At the top, she passes the remains of a burned shelter, mostly ash and the bones of branches now, and heads toward the small group huddled outside the stone circle: the five surviving Horse people, already outfitted for travel, and one sobbing young man.

The sight of the blasted, fallen stones stuns her. The bronze cauldron lies in a misshapen lump, actually melted by the force of the spell. She thought nothing could hurt as much as the sight of the devastated village and the bodies of her friends and kinsfolk, but one thing hurts more. Adica sprawls on the ground, arms flung out, antler headdress thrown askew. No mark mars her body, except of course for the old burn scar on her cheek. She looks so young.

The twins stir. Wrinkled-old-man, the younger, makes a fist to pound on his mother’s back. Blue-bud, the little girl whose life Alain brought back from the path leading to the Other Side, wails as she wakes. She is often fussy, the kind of baby who flinches at bright light yet sobs if she wakes in the dark of night. The young man kneeling a stone’s throw from Adica’s body glances up at the sound.

“Mother Weiwara!” Kel has dug something out of the ground and now he leaps up to show her folded garments, a belt, knife, and pouch, and a heap of rusting metal rings. “These must be the garments that Alain brought with him when he came to us from the land of the dead. But he is gone, and so are his spirit guides.
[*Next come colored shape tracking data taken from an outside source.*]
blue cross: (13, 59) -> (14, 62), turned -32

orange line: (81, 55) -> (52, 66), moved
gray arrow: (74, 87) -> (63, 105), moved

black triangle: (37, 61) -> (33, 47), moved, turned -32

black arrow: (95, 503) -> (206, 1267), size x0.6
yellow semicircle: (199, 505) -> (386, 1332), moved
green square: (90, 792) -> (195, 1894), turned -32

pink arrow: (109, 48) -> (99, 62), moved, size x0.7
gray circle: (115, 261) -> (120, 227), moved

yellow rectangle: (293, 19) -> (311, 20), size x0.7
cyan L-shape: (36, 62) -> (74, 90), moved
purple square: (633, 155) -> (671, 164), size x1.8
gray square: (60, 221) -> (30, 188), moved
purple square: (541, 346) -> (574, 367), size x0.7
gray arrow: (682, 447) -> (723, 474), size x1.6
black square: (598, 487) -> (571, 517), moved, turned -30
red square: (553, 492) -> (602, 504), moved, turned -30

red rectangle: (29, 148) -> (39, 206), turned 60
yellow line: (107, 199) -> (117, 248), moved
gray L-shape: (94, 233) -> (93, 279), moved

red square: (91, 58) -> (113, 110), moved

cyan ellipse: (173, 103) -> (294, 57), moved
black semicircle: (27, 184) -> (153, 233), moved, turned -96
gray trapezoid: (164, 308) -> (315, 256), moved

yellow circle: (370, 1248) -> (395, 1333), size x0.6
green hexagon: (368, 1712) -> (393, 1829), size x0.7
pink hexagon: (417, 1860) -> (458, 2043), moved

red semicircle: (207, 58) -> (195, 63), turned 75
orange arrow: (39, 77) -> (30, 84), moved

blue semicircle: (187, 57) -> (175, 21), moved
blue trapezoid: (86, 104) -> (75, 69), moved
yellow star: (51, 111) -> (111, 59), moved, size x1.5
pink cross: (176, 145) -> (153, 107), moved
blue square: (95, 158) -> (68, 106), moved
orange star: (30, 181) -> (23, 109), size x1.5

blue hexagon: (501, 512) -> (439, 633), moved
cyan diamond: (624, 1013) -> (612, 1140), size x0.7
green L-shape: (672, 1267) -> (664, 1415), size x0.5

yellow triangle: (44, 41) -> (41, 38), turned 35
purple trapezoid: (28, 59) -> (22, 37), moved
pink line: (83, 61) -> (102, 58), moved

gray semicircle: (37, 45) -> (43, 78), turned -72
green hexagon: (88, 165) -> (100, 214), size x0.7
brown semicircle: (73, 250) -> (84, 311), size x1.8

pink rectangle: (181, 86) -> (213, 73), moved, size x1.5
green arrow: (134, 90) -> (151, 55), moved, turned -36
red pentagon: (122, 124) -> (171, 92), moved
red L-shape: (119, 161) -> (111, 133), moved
Even the staff I carved him is missing.” He breaks down again, weeping helplessly. Though streaked with dried blood, he took no wound in the battle. None, that is, except the wound of grief.

The gray centaur paces forward, grave but determined. She limps on three legs, making her walk awkward. Dried blood coats her flanks. After a polite courtesy, she speaks, but the words, such as they are and intermixed with throaty whickering, mean nothing to Weiwara.

The wind changes, blowing suddenly out of the east. An owl skims down and settles on one of the stones, a bad omen in daylight. Mist spins upward from the ground within the broken stone circle. Kel gasps aloud. The twins quiet. Weiwara drops to her knees as she sees a majestic figure pacing forward, half veiled by the swirling mist. She covers her eyes.

“Holy One. Forgive me.”

“Do not fear, Niece. You have given no offense. I have come for the infant, the elder twin.”

“The baby?” After so much sorrow, can she accept more?

The Holy One’s voice is as melodious as that of a stream heard far off, touched with the waters of melancholy. “We will raise her among our people. We will teach her, and her children, and her children’s children, the secrets of our magic. This bond between your people and my people will live for as long as she has descendants, for it is in this way that I can honor Adica, who was dear to me.”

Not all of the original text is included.